I found the lower 7 bits of 5th byte represent the number of sec. (maybe 5-8 bits are time?)
Byte 9 represent integer of Lat.
Byte 13 is integer of Lng.
Bytes 17-18 reversed (word byte) is speed.
Bytes 19-20 reversed is ava(?) & direction (4 + 12 bits). (btw, somebody knows what ava is?)
And one note. In 3rd packet 13th byte you can see only lower 7 bits are used. I guess 1st bit doesnt mean smth (I removed it in the beginning, sorry if I'm wrong).

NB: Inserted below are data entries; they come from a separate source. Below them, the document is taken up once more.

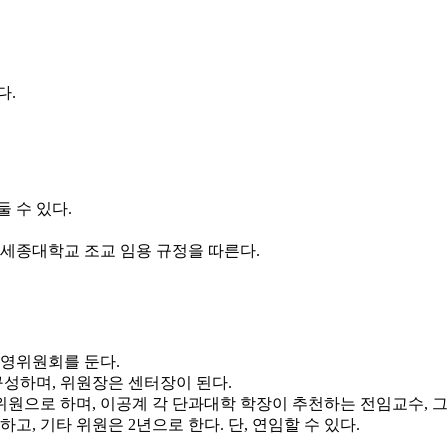
다.
둘 수 있다.
 세종대학교 조교 임용 규정을 따른다.
운영위원회를 둔다.
구성하며, 위원장은 센터장이 된다.
원으로 하며, 이공계 각 단과대학 학장이 추천하는 전임교수, 그
, 기타 위원은 2년으로 한다. 단, 연임할 수 있다.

I have reordered your data so that we first have 3 longitures and then 3 latitudes:
74.438085, 74.438338, 74.669105, 43.004605, 42.938628, 42.993772
This is the best fit of the hexadecimals i can come up with is:
74.437368, 74.439881, 74.668392, 42.993224, 42.961388, 42.982391
The differences are: -0.000717, 0.001543, -0.000713, -0.011381, 0.022760, -0.011381
The program that generates these values from the complete Hex'es (4 not 3 bytes) is:
int main(int argc, char** argv) {
int a[] = { 0x4adac812, 0x4adaee12, 0x4ae86d11, 0x2b6059f9, 0x2a3c8df9, 0x2afd0efb };
int i = 0;
while(i<3) {
double b = (double)a[i] / (2<<(3*8)) * 8.668993 -250.0197;
printf("%f\n",b);
i++;
}
while(i<6) {
double b = (double)a[i] / (2<<(3*8)) * 0.05586007 +41.78172;
printf("%f\n",b);
i++;
}
printf("press key");
getch();
}
Brainstorming here.
If we look at the lower 6 bits of the second byte (data[1]&0x3f) we get the "minutes" value for most of the examples.

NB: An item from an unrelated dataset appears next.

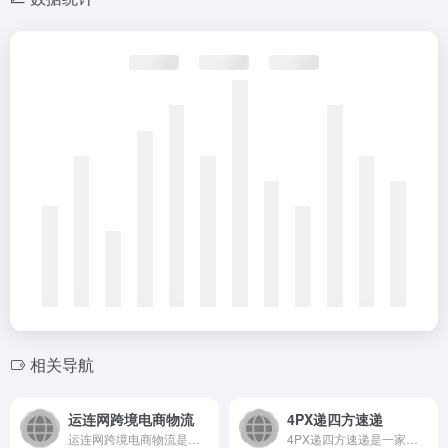
相关导航
运连网跨境电商物流
4PX递四方速递
运连网跨境电商物流是一个专注于为跨境电商卖家提供一站式智能物...
4PX递四方速递是一家专注于跨境物流的综合服务商，为全球电商...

0xda & 0x3f = 0x1a = 26; // ok
0x60 & 0x3f = 0; // ok
0xe8 & 0x3f = 0x28 = 40; // ok
0x3c & 0x3f = 0x3c = 60; // should be 56
0xfd & 0x3f = 0x3d = 61; // should be 59
Perhaps this is the right direction?
I have tried your new data packets:
74+40.1463/60
74+26.3003/60
74+26.2851/60
42+56.3177/60
43+0.2763/60
42+59.6263/60
74.66910, 74.43834, 74.43809, 42.93863, 43.00460, 42.99377
My program gives:
74.668392, 74.439881, 74.437368, 42.961388, 42.993224, 39.407346
The differences are:
-0.000708, 0.001541, -0.000722, 0.022758, -0.011376, -3.586424
I re-used the 4 constants i derived from your first packet as those are probably stored in your client somewhere. The slight differences might be the result of some randomization the client does to prevent you from getting the exact value or reverse-engineering their protocol.